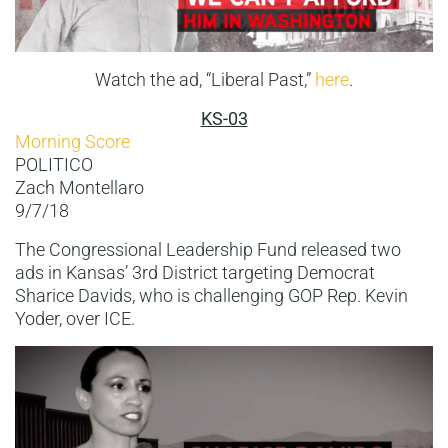
Watch the ad, “Liberal Past,”
here
.
KS-03
Morning Score
POLITICO
Zach Montellaro
9/7/18
The Congressional Leadership Fund released two
ads in Kansas’ 3rd District targeting Democrat
Sharice Davids, who is challenging GOP Rep. Kevin
Yoder, over ICE.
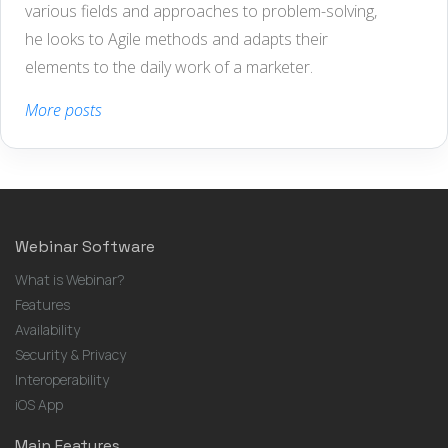
various fields and approaches to problem-solving,
he looks to Agile methods and adapts their
elements to the daily work of a marketer.
More posts
Webinar Software
What is Webinar?
Features
Availability
Security & Privacy
Interoperability
iOS App
Main Features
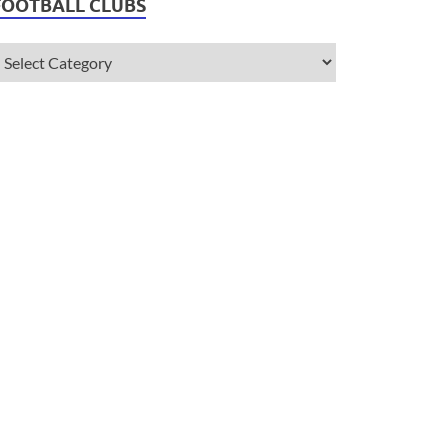
FOOTBALL CLUBS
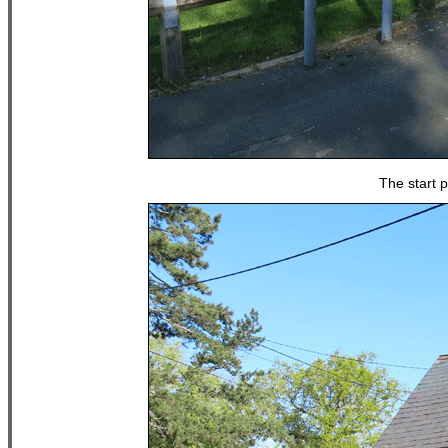
The start p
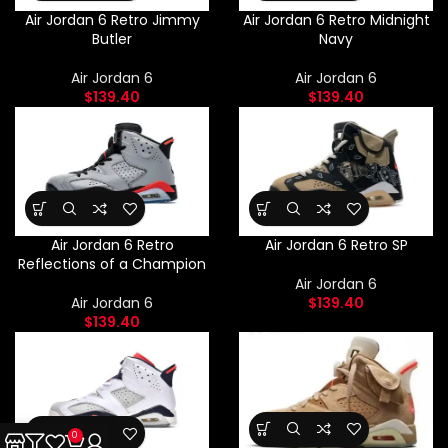
Air Jordan 6 Retro Jimmy
Air Jordan 6 Retro Midnight
Butler
Navy
Air Jordan 6
Air Jordan 6
$
139.40
$
139.40
Air Jordan 6 Retro
Air Jordan 6 Retro SP
Reflections of a Champion
Air Jordan 6
Air Jordan 6
$
139.40
$
139.40
0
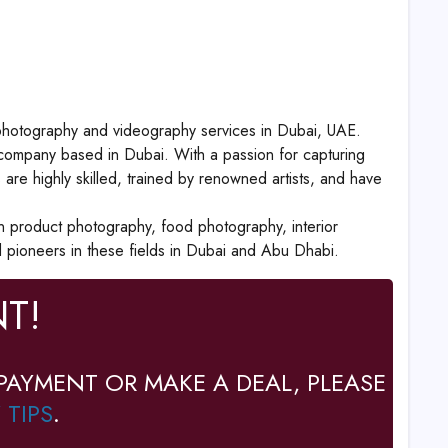
t photography and videography services in Dubai, UAE.
ompany based in Dubai. With a passion for capturing
re highly skilled, trained by renowned artists, and have
n product photography, food photography, interior
pioneers in these fields in Dubai and Abu Dhabi.
T!
PAYMENT OR MAKE A DEAL, PLEASE
 TIPS
.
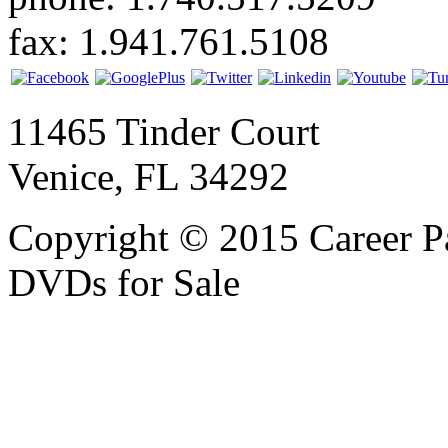
fax: 1.941.761.5108
11465 Tinder Court
Venice, FL 34292
Copyright © 2015 Career P
DVDs for Sale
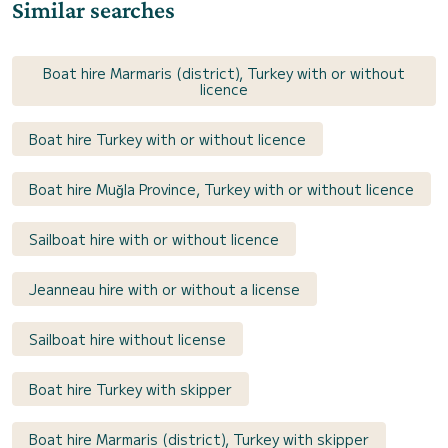
Similar searches
Boat hire Marmaris (district), Turkey with or without
licence
Boat hire Turkey with or without licence
Boat hire Muğla Province, Turkey with or without licence
Sailboat hire with or without licence
Jeanneau hire with or without a license
Sailboat hire without license
Boat hire Turkey with skipper
Boat hire Marmaris (district), Turkey with skipper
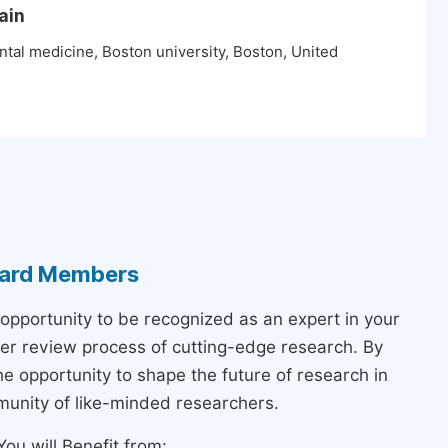
ain
tal medicine, Boston university, Boston, United
Board Members
 opportunity to be recognized as an expert in your
peer review process of cutting-edge research. By
the opportunity to shape the future of research in
munity of like-minded researchers.
ou will Benefit from:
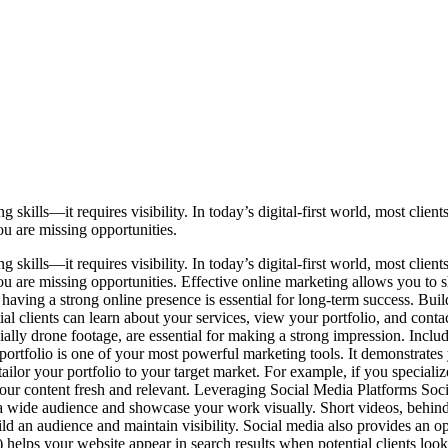
 skills—it requires visibility. In today’s digital-first world, most clie
ou are missing opportunities.
 skills—it requires visibility. In today’s digital-first world, most clie
 you are missing opportunities. Effective online marketing allows you t
 having a strong online presence is essential for long-term success. Bui
ntial clients can learn about your services, view your portfolio, and co
ally drone footage, are essential for making a strong impression. Includi
ortfolio is one of your most powerful marketing tools. It demonstrates yo
ilor your portfolio to your target market. For example, if you specialize
your content fresh and relevant. Leveraging Social Media Platforms Soc
a wide audience and showcase your work visually. Short videos, behind-
ld an audience and maintain visibility. Social media also provides an oppo
lps your website appear in search results when potential clients look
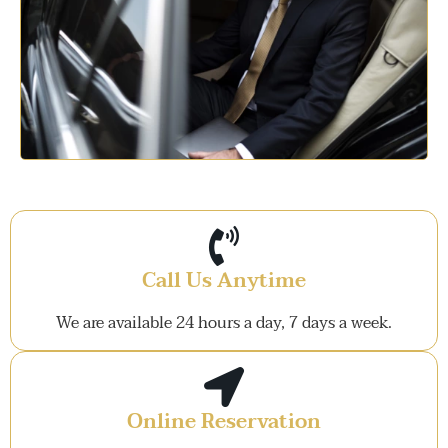
Call Us Anytime
We are available 24 hours a day, 7 days a week.
Online Reservation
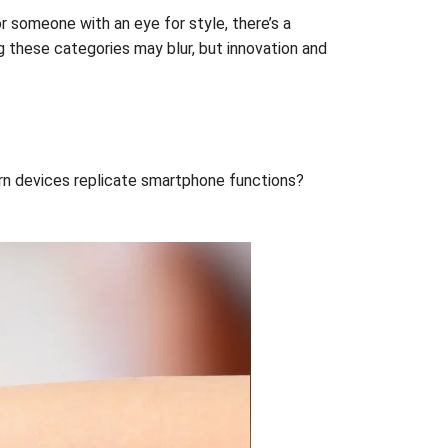
r someone with an eye for style, there’s a
ng these categories may blur, but innovation and
orn devices replicate smartphone functions?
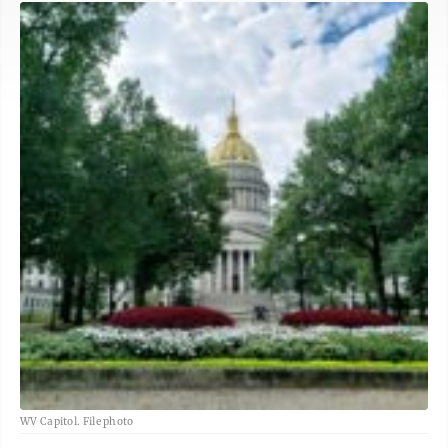
WV Capitol. File photo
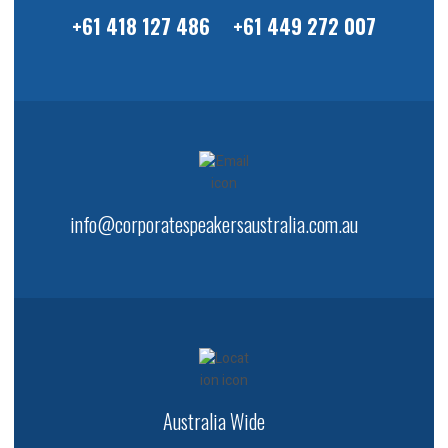
+61 418 127 486
+61 449 272 007
info@corporatespeakersaustralia.com.au
Australia Wide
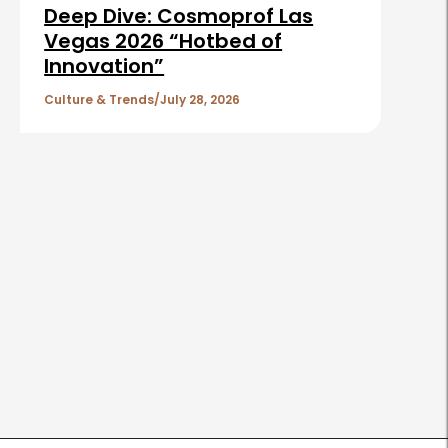
Deep Dive: Cosmoprof Las
Vegas 2026 “Hotbed of
Innovation”
Culture & Trends
July 28, 2026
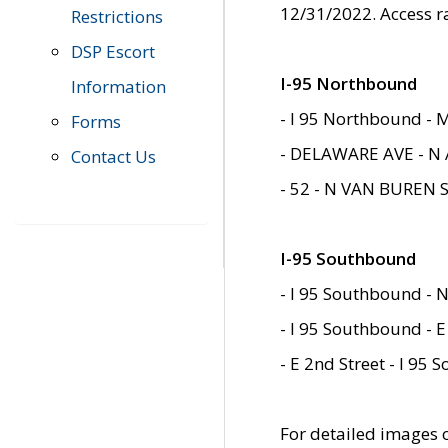
12/31/2022. Access r
Restrictions
DSP Escort
I-95 Northbound
Information
- I 95 Northbound - 
Forms
- DELAWARE AVE - N 
Contact Us
- 52 - N VAN BUREN 
I-95 Southbound
- I 95 Southbound - N
- I 95 Southbound - E
- E 2nd Street - I 95
For detailed images of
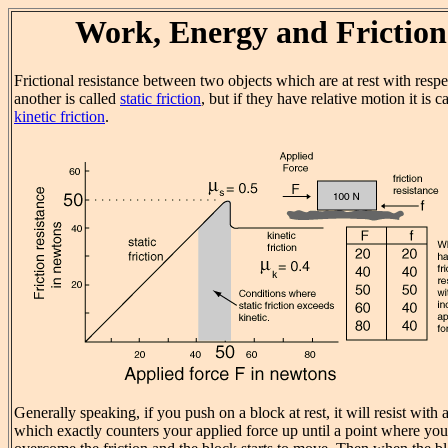
Work, Energy and Friction
Frictional resistance between two objects which are at rest with respe
another is called
static friction
, but if they have relative motion it is c
kinetic friction
.
Generally speaking, if you push on a block at rest, it will resist with 
which exactly counters your applied force up until a point where you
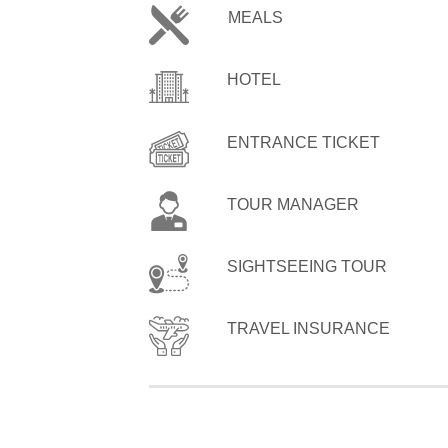
MEALS
HOTEL
ENTRANCE TICKET
TOUR MANAGER
SIGHTSEEING TOUR
TRAVEL INSURANCE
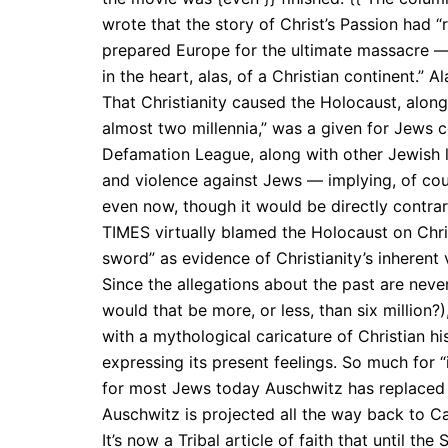
wrote that the story of Christ’s Passion had 
prepared Europe for the ultimate massacre — 
in the heart, alas, of a Christian continent.” A
That Christianity caused the Holocaust, along
almost two millennia,” was a given for Jews
Defamation League, along with other Jewish le
and violence against Jews — implying, of cour
even now, though it would be directly contrar
TIMES virtually blamed the Holocaust on Chris
sword” as evidence of Christianity’s inherent 
Since the allegations about the past are neve
would that be more, or less, than six million?
with a mythological caricature of Christian hi
expressing its present feelings. So much for 
for most Jews today Auschwitz has replaced S
Auschwitz is projected all the way back to Ca
It’s now a Tribal article of faith that until t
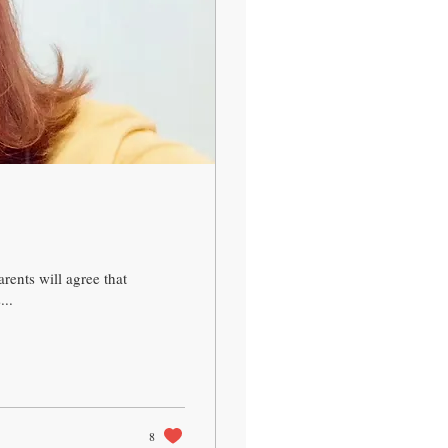
ents will agree that
...
8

**Aim of the exercise:** Make an exact copy of the listing, with no images in it.

**Task solution:**
Watch the ad, “Liberal Past,”
here
.
KS-03
Morning Score
POLITICO
Zach Montellaro
9/7/18
The Congressional Leadership Fund released two
ads in Kansas’ 3rd District targeting Democrat
Sharice Davids, who is challenging GOP Rep. Kevin
Yoder, over ICE.
various fields and approaches to problem-solving,
he looks to Agile methods and adapts their
elements to the daily work of a marketer.
More posts
Webinar Software
What is Webinar?
Features
Availability
Security & Privacy
Interoperability
iOS App
Main Features
FOOTBALL CLUBS
The start p
Air Jordan 6 Retro Jimmy
Air Jordan 6 Retro Midnight
Butler
Navy
Air Jordan 6
Air Jordan 6
$
139.40
$
139.40
Air Jordan 6 Retro
Air Jordan 6 Retro SP
Reflections of a Champion
Air Jordan 6
Air Jordan 6
$
139.40
$
139.40
0
t photography and videography services in Dubai, UAE.
ompany based in Dubai. With a passion for capturing
re highly skilled, trained by renowned artists, and have
n product photography, food photography, interior
pioneers in these fields in Dubai and Abu Dhabi.
T!
PAYMENT OR MAKE A DEAL, PLEASE
 TIPS
.
fax: 1.941.761.5108
11465 Tinder Court
Venice, FL 34292
Copyright © 2015 Career P
DVDs for Sale
Similar searches
Boat hire Marmaris (district), Turkey with or without
licence
Boat hire Turkey with or without licence
Boat hire Muğla Province, Turkey with or without licence
Sailboat hire with or without licence
Jeanneau hire with or without a license
Sailboat hire without license
Boat hire Turkey with skipper
Boat hire Marmaris (district), Turkey with skipper
ain
tal medicine, Boston university, Boston, United
Board Members
 opportunity to be recognized as an expert in your
peer review process of cutting-edge research. By
the opportunity to shape the future of research in
munity of like-minded researchers.
ou will Benefit from:
 skills—it requires visibility. In today’s digital-first world, most clie
ou are missing opportunities.
 skills—it requires visibility. In today’s digital-first world, most clie
 you are missing opportunities. Effective online marketing allows you t
 having a strong online presence is essential for long-term success. Bui
ntial clients can learn about your services, view your portfolio, and co
ally drone footage, are essential for making a strong impression. Includi
ortfolio is one of your most powerful marketing tools. It demonstrates yo
ilor your portfolio to your target market. For example, if you specialize
your content fresh and relevant. Leveraging Social Media Platforms Soc
a wide audience and showcase your work visually. Short videos, behind-
ld an audience and maintain visibility. Social media also provides an oppo
lps your website appear in search results when potential clients look
Call Us Anytime
We are available 24 hours a day, 7 days a week.
Online Reservation
r someone with an eye for style, there’s a
ng these categories may blur, but innovation and
orn devices replicate smartphone functions?
WV Capitol. File photo
+61 418 127 486
+61 449 272 007
info@corporatespeakersaustralia.com.au
Australia Wide
Deep Dive: Cosmoprof Las
Vegas 2026 “Hotbed of
Innovation”
Culture & Trends
July 28, 2026
12/31/2022. Access r
Restrictions
DSP Escort
I-95 Northbound
Information
- I 95 Northbound - 
Forms
- DELAWARE AVE - N 
Contact Us
- 52 - N VAN BUREN 
I-95 Southbound
- I 95 Southbound - N
- I 95 Southbound - E
- E 2nd Street - I 95
For detailed images of
Work, Energy and Friction
Frictional resistance between two objects which are at rest with respe
another is called
static friction
, but if they have relative motion it is c
kinetic friction
.
Generally speaking, if you push on a block at rest, it will resist with 
which exactly counters your applied force up until a point where you
MEALS
HOTEL
ENTRANCE TICKET
TOUR MANAGER
SIGHTSEEING TOUR
TRAVEL INSURANCE
wrote that the story of Christ’s Passion had 
prepared Europe for the ultimate massacre — 
in the heart, alas, of a Christian continent.” A
That Christianity caused the Holocaust, along
almost two millennia,” was a given for Jews
Defamation League, along with other Jewish le
and violence against Jews — implying, of cour
even now, though it would be directly contrar
TIMES virtually blamed the Holocaust on Chris
sword” as evidence of Christianity’s inherent 
Since the allegations about the past are neve
would that be more, or less, than six million?
with a mythological caricature of Christian hi
expressing its present feelings. So much for 
for most Jews today Auschwitz has replaced S
Auschwitz is projected all the way back to Ca
It’s now a Tribal article of faith that until t
ents will agree that
...
8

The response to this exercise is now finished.